The special solenoids (left & right slings, upper and lower diverters, and the jet bumper) are not working, not even in coil test mode.

Check if you have voltage at the coils with your meter.

Follow the voltage wire daisy chain back until you find where you have lost it

Look if there have been any under playfield fuses added

#3370 1 year ago
Quoted from vid1900:

Check if you have voltage at the coils with your meter.
Follow the voltage wire daisy chain back until you find where you have lost it

I followed the voltage, I mean "no voltage", all the way back to the power supply. Pins 4 & 5 at 3J3 had no voltage. Apparently, the F4 fuse had blown (I had checked it w/o taking it out of its holder, checked good), a straight 2 AMP fuse had been installed, and been that way for 20 years. I installed a 4 AMP SB fuse, and it's back up and running.

Thanks vid for your help !!

#3371 1 year ago

Now go through and check all fuses for correct type and size. I found two that were oversized in mine!

#3372 1 year ago

Just pulled this out of the boneyard. I was a wrench-turner on Navy airplanes, so this was a must-have for me.

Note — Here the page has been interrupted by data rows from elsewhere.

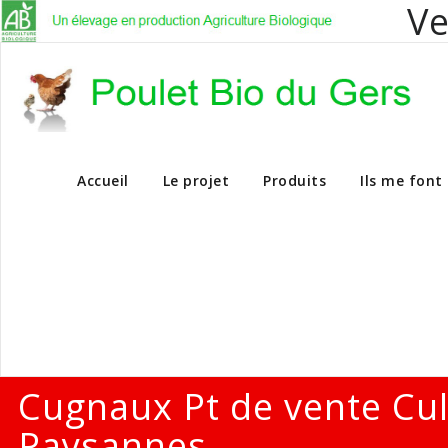
Ve
Vente en dire
Accueil
Le projet
Produits
Ils me font
Cugnaux Pt de vente Cu
Paysannes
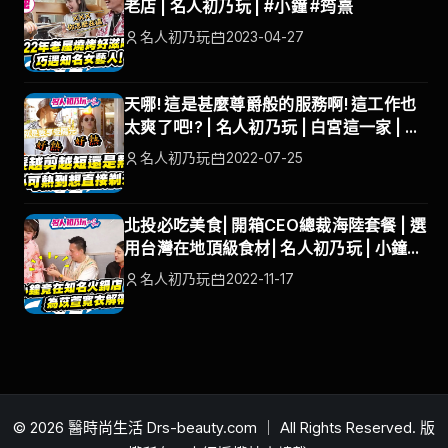
老店 | 名人初乃玩 | #小鐘 #筠熹
名人初乃玩
2023-04-27
天哪! 這是甚麼尊爵般的服務啊! 這工作也
太爽了吧!? | 名人初乃玩 | 白宮這一家 | 白
吉勝 | 徐小可
名人初乃玩
2022-07-25
北投必吃美食| 開箱CEO總裁海陸套餐 | 選
用台灣在地頂級食材| 名人初乃玩 | 小鐘、
巫苡萱
名人初乃玩
2022-11-17
© 2026 醫時尚生活 Drs-beauty.com ｜ All Rights Reserved. 版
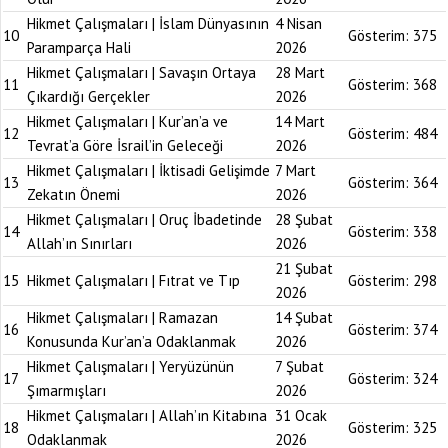
Hikmet Çalışmaları | İslam Dünyasının
4 Nisan
10
Gösterim:
375
Paramparça Hali
2026
Hikmet Çalışmaları | Savaşın Ortaya
28 Mart
11
Gösterim:
368
Çıkardığı Gerçekler
2026
Hikmet Çalışmaları | Kur’an’a ve
14 Mart
12
Gösterim:
484
Tevrat’a Göre İsrail’in Geleceği
2026
Hikmet Çalışmaları | İktisadi Gelişimde
7 Mart
13
Gösterim:
364
Zekatın Önemi
2026
Hikmet Çalışmaları | Oruç İbadetinde
28 Şubat
14
Gösterim:
338
Allah’ın Sınırları
2026
21 Şubat
15
Hikmet Çalışmaları | Fıtrat ve Tıp
Gösterim:
298
2026
Hikmet Çalışmaları | Ramazan
14 Şubat
16
Gösterim:
374
Konusunda Kur’an’a Odaklanmak
2026
Hikmet Çalışmaları | Yeryüzünün
7 Şubat
17
Gösterim:
324
Şımarmışları
2026
Hikmet Çalışmaları | Allah’ın Kitabına
31 Ocak
18
Gösterim:
325
Odaklanmak
2026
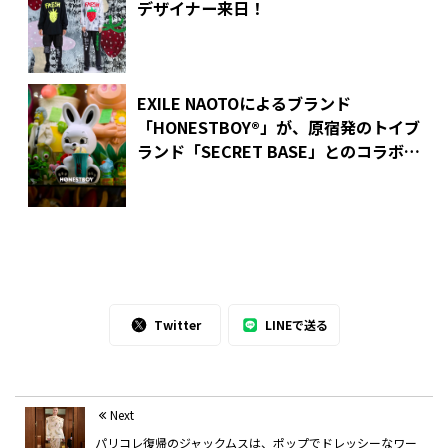
デザイナー来日！
EXILE NAOTOによるブランド
「HONESTBOY®」が、
原宿発のトイブ
ランド「SECRET BASE」とのコラボフ
ィギュアを発売
Twitter
LINEで送る
Next
パリコレ復帰のジャックムスは、ポップでドレッシーなワー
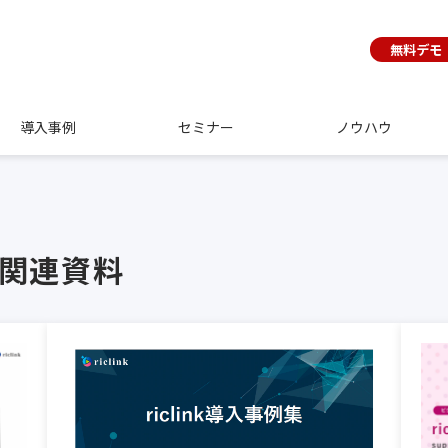
無料デモ
導入事例
セミナー
ノウハウ
ビス関連資料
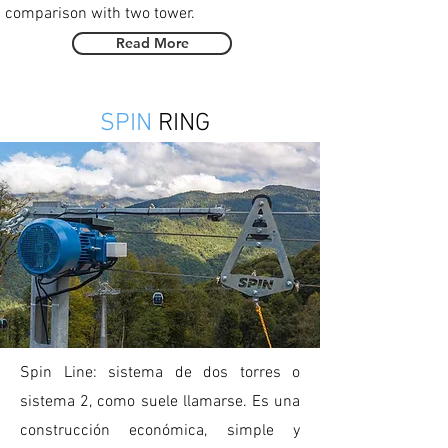
comparison with two tower.
Read More
SPIN
RING
Spin Line: sistema de dos torres o
sistema 2, como suele llamarse. Es una
construcción económica, simple y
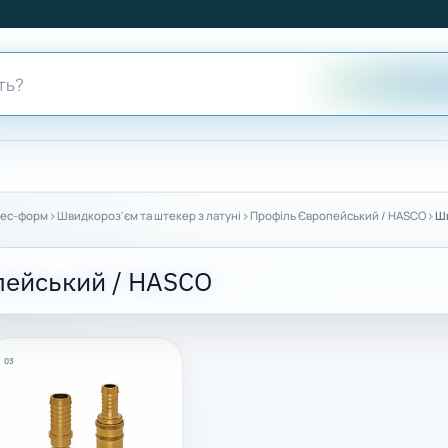
›
›
›
рес-форм
Швидкороз'єм та штекер з латуні
Профіль Європейський / HASCO
Шв
пейський / HASCO
03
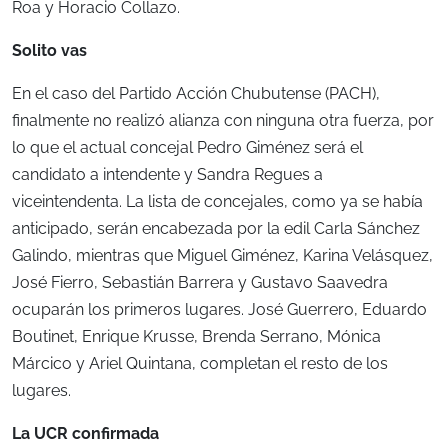
Roa y Horacio Collazo.
Solito vas
En el caso del Partido Acción Chubutense (PACH),
finalmente no realizó alianza con ninguna otra fuerza, por
lo que el actual concejal Pedro Giménez será el
candidato a intendente y Sandra Regues a
viceintendenta. La lista de concejales, como ya se había
anticipado, serán encabezada por la edil Carla Sánchez
Galindo, mientras que Miguel Giménez, Karina Velásquez,
José Fierro, Sebastián Barrera y Gustavo Saavedra
ocuparán los primeros lugares. José Guerrero, Eduardo
Boutinet, Enrique Krusse, Brenda Serrano, Mónica
Márcico y Ariel Quintana, completan el resto de los
lugares.
La UCR confirmada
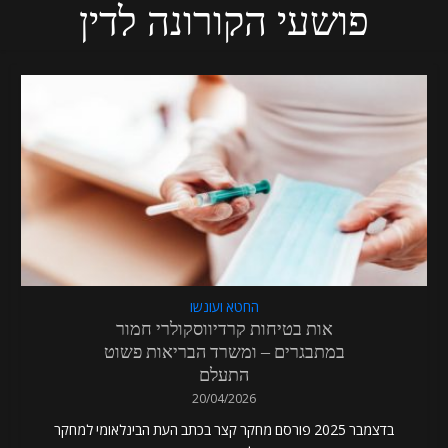
פושעי הקורונה לדין
החטא ועונשו
אות בטיחות קרדיווסקולרי חמור
במתבגרים – ומשרד הבריאות פשוט
התעלם
20/04/2026
בדצמבר 2025 פורסם מחקר קצר בכתב העת הבינלאומי למחקר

This Tomcat likely hasn't flown in several years. The MPU is blown, so I'm going to try swapping it with a modded spare System 11(no number) one that I have. Assuming it boots up after that it'll need a good cleaning and some cabinet work. I might look at a playfield swap down the road if I like it enough. The one in it isn't bad, but there is some insert lifting and lots of mylar.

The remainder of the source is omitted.